Requirement
Scan the data for "постановщик" and copy each matching line.

Records supplied
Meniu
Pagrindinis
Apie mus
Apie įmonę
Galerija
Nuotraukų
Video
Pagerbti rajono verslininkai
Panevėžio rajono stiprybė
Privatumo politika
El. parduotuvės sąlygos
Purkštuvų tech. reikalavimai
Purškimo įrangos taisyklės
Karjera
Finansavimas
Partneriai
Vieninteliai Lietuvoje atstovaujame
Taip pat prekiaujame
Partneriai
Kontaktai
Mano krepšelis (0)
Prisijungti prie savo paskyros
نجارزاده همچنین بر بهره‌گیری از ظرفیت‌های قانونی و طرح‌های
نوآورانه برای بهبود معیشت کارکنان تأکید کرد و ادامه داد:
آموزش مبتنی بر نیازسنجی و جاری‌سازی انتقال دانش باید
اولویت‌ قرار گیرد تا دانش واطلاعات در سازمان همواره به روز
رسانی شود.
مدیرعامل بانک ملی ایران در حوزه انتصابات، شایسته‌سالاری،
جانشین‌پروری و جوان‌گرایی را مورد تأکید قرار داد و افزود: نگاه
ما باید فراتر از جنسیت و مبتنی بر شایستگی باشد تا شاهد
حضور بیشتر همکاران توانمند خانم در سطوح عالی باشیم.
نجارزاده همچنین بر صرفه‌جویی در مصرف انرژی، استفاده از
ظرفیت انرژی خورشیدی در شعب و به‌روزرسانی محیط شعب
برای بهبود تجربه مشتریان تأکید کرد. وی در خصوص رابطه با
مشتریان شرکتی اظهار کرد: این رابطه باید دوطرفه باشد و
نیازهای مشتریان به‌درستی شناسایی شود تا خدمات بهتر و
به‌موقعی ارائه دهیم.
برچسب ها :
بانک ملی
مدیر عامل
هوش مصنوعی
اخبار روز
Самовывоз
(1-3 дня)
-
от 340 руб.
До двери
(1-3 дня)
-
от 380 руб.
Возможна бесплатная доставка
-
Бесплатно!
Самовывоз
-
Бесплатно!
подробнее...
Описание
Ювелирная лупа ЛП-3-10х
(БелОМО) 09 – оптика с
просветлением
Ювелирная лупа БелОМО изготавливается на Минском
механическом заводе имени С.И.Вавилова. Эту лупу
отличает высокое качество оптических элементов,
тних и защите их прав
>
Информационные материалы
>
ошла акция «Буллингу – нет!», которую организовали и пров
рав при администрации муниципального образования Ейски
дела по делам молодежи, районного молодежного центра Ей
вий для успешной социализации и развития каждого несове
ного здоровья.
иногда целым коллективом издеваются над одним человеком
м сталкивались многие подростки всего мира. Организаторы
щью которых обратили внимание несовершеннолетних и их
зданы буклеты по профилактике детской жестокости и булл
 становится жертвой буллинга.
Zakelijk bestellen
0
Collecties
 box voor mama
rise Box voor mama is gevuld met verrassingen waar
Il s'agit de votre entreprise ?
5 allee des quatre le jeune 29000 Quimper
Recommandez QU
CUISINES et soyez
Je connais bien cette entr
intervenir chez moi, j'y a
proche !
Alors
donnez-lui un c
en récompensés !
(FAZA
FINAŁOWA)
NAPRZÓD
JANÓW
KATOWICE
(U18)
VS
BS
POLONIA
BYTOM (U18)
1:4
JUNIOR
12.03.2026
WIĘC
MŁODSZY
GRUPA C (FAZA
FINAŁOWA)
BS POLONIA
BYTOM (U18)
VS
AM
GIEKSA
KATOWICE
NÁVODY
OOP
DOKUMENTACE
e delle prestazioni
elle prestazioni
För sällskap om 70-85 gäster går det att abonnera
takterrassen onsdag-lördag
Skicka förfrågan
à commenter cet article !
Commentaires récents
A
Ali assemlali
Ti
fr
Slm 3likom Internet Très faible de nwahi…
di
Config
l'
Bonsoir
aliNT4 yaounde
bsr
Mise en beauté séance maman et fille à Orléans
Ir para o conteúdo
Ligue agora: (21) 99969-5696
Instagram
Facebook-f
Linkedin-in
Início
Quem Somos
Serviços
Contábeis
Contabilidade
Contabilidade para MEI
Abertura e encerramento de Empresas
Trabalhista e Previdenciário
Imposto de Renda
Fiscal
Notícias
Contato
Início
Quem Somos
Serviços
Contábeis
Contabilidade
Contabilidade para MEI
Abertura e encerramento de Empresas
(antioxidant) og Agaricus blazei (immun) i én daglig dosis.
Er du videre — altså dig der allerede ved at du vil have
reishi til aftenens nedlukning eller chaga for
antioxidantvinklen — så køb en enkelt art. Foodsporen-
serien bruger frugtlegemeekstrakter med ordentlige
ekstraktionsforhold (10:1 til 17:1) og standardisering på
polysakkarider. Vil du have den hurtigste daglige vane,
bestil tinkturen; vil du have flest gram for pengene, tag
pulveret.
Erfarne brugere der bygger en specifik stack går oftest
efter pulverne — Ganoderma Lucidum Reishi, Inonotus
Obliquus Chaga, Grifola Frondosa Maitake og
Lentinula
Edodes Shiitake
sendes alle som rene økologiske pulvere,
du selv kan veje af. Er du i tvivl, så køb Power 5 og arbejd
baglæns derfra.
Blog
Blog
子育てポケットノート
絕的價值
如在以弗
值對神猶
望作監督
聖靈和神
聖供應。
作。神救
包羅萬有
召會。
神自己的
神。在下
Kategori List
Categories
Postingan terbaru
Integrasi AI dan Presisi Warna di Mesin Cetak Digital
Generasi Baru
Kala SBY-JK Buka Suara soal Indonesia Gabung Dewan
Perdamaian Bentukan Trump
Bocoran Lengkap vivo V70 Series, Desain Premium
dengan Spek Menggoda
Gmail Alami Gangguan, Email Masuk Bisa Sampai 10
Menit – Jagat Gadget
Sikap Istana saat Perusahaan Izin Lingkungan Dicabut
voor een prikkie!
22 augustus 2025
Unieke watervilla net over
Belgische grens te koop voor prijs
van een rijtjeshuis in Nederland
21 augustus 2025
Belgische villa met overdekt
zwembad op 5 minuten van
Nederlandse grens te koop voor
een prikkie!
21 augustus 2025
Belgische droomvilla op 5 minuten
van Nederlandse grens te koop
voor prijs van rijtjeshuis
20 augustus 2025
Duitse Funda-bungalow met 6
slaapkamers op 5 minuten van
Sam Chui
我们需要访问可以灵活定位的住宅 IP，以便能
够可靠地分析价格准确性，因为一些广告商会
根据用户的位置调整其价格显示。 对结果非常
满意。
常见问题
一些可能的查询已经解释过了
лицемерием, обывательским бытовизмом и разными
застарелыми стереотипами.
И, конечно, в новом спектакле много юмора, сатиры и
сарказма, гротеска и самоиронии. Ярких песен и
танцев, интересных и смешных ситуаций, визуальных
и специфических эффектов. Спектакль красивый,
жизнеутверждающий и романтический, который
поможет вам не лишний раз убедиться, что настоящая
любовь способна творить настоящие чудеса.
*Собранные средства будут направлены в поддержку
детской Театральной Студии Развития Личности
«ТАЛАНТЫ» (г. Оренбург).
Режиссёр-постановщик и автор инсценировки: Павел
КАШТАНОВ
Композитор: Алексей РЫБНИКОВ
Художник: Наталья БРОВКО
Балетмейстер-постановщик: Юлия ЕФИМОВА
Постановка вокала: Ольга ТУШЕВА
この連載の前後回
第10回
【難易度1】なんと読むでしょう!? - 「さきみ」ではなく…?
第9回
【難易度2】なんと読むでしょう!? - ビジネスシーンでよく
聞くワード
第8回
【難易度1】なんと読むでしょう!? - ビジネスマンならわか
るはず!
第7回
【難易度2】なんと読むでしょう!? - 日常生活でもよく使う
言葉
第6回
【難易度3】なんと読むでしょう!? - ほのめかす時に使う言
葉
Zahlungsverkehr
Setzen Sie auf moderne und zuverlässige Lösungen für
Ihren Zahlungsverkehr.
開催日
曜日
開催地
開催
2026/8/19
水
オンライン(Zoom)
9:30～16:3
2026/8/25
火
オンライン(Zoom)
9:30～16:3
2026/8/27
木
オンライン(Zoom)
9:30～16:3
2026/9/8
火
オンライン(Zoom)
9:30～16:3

Result of this task
Режиссёр-постановщик и автор инсценировки: Павел
Балетмейстер-постановщик: Юлия ЕФИМОВА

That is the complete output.